A face da deidade irada é como a da mãe que está vendo o
carro veloz indo na direção de seu filho único. Esse é o
atropelamento de todos os seres pelo apego ao eu, pela
reificação das aparências. Ela não vai permitir que seu filho
seja esmagado pelo samsara. Nós precisamos entender que
estamos sendo abraçados pela bondade da linhagem, e o
compromisso é levar essa bondade a todos os seres. Repousar
nessa bondade é descobrir a intensidade que permite a ação
iluminada irrestrita.

O oráculo, no budismo tibetano, é um mestre que


"recebe" alguma entidade? O que ele acessa para
entrar em transe e fazer previsões?

Sim, ele se comunica com um protetor do darma. Eles são


muito raros, mesmo no budismo tibetano. Uma meia dúzia ou
menos. Não é um fenômeno importante, o budismo existiria
muito bem sem ele — mas as considerações políticas,
principalmente, e a proteção com relação a instabilidades
sociais, isso faz a necessidade de oráculos — isto é, é para
gente em posição de poder, com muita fragilidade por causa
disso, como por exemplo o Dalai Lama. O grande iogue que
pratica solitário na montanha talvez nunca tenha visto um
oráculo na vida. Em todo caso, mesmo o Dalai Lama toma o
oráculo como um ministro, alguém que dá a opinião, mas
quem deve pensar em termos de sabedoria é ele mesmo, e
assim acatar ou não a opinião do oráculo. Isto é, o oráculo é
um mero servo do Dalai Lama e do governo tibetano.
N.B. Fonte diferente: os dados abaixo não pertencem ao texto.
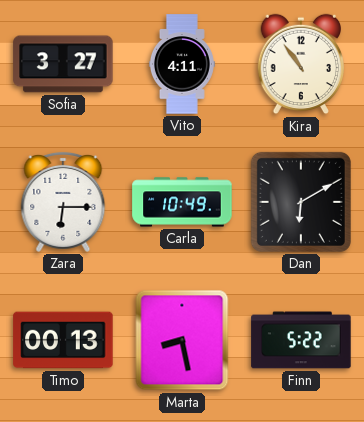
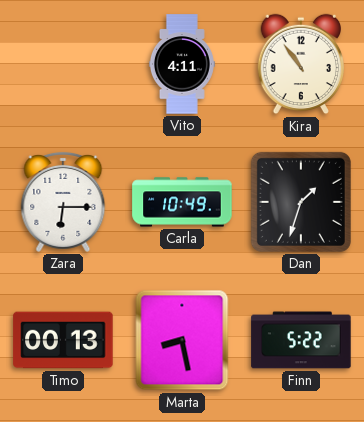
Sofia: 3:27 -> none
Dan: 6:10 -> 1:33
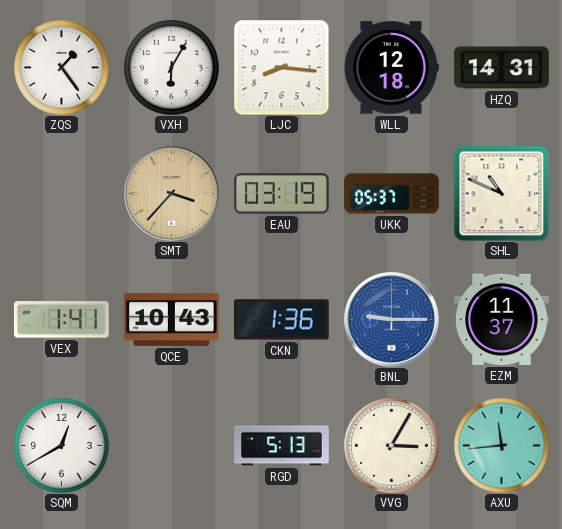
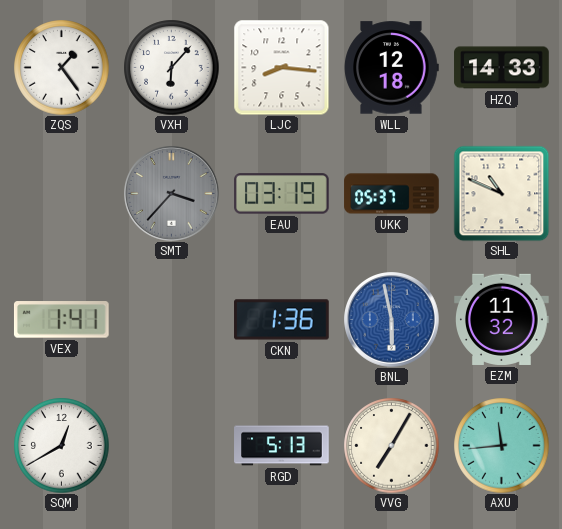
VXH: 6:05 -> 6:07
HZQ: 14:31 -> 14:33
SMT dial: champagne -> grey
QCE: 10:43 -> none
BNL: 9:15 -> 5:58
EZM: 11:37 -> 11:32
VVG: 3:05 -> 7:05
Protetor do darma que você se refere é um ser que


não existe ao nosso alcance? Como se vivesse em
outra dimensão? Pode ser um ser iluminado ou não?

Está ao nosso alcance, ou pelo menos de qualquer um que


faça prática de protetores. Pode ser iluminado ou um
bodisatva. Alguns professores falam deles metaforicamente,
outros gostam de personificá-los como algo semelhante a
"espíritos". Todas as formas de budismo aceitam seres nos
cinco outros reinos que não o humano com que não temos
contato através dos sentidos. Há inclusive animais sutis.
O importante é entender que os pontos essenciais para o
budismo são a insatisfação do samsara (todos os seis reinos) e
a possibilidade da conquista do estado iluminado através do
caminho do bodisatva. Se não se opuserem a isso, e a
conceitos tais como impermanência e ausência do eu (além da
insatisfatoriedade), então outras disciplinas e práticas são
como matemática ou geografia — podem ser úteis em alguns
casos, mas não necessariamente para atingir a iluminação
como algo direto. A prática de protetores, portanto, existe no
contexto de meio hábil para propiciar as condições para a
prática espiritual — ela em si só não é a prática principal, não
é uma prática exatamente espiritual, mas uma espécie de
engenharia das circunstâncias. Se você souber matemática e
geografia, você vai posicionar melhor seu barco — mas o
objetivo é viajar, não ficar determinando posições.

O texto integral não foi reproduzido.